The Backbone of Cloud Automation:

As cloud engineers, you’ll be well aware that the backbone of cloud automation is application programming interfaces (APIs) to interact with various cloud services. In the modern cloud engineering stack, an organization may use hundreds of different endpoints for deploying and managing various external services, internal tools, and more. This common pattern of automating with API endpoints is no different for Databricks on AWS deployments.

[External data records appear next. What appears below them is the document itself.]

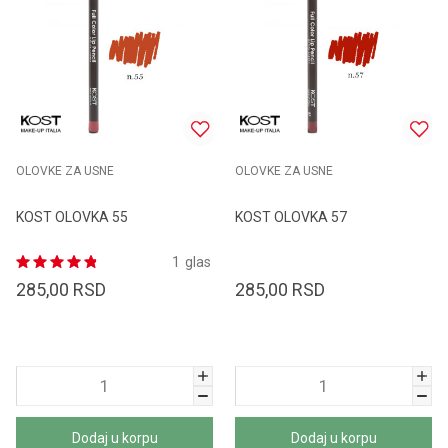
OLOVKE ZA USNE
OLOVKE ZA USNE
KOST OLOVKA 55
KOST OLOVKA 57
1
glas
285,00
RSD
285,00
RSD
Dodaj u korpu
Dodaj u korpu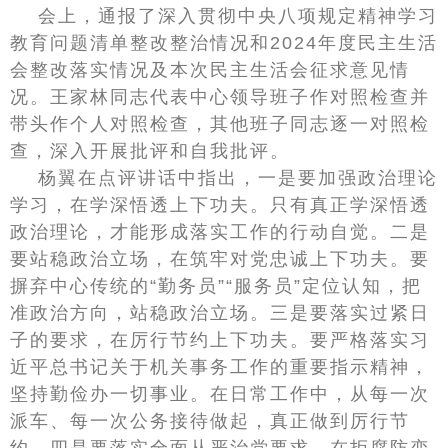
会上，通报了深入贯彻中央八项规定精神学习
教育问题清单整改整治情况和2024年度民主生活
会整改落实情况及本次民主生活会征求意见情
况。王家林同志代表中心领导班子作对照检查并
带头作个人对照检查，其他班子同志逐一对照检
查，深入开展批评和自我批评。
杨翼在点评讲话中指出，一是要加强政治理论
学习，在学深悟透上下功夫。只有真正学深悟透
政治理论，才能形成落实工作的行动自觉。二是
要站稳政治立场，在筑牢对党忠诚上下功夫。要
摒弃中心传统的“勤务员”“服务员”定位认知，把
准政治方向，站稳政治立场。三是要落实过紧日
子的要求，在厉行节约上下功夫。要严格落实习
近平总书记关于机关事务工作的重要指示精神，
坚持勤俭办一切事业。在日常工作中，从每一次
派车、每一次公务接待做起，真正做到厉行节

Types of API Endpoints for Databricks on AWS Deployments:

A Databricks on AWS deployment can be summed up into three types of API endpoints:

  • AWS: As discussed in part two of this blog series, several resources can be created with an AWS endpoint. These include S3 buckets, IAM roles, and networking resources like VPCs, subnets, and security groups.
  • Databricks – Account: At the highest level of the Databricks organization hierarchy is the Databricks account. Using the account endpoint, we can create account-level objects such as configurations encapsulating cloud resources, workspace, identities, logs, etc.
  • Databricks Workspace: The last type of endpoint used is the workspace endpoint. Once the workspace is created, you can use that host for everything related to that workspace. This includes creating, maintaining, and deleting clusters, secrets, repos, notebooks, jobs, etc.

Now that we’ve covered each type of endpoint in a Databricks on AWS deployment. Let’s step through an example deployment process and call out each endpoint that will be interacted with.

Deployment Process:

In a standard deployment process, you’ll interact with each endpoint listed above. I like to sort this from top to bottom.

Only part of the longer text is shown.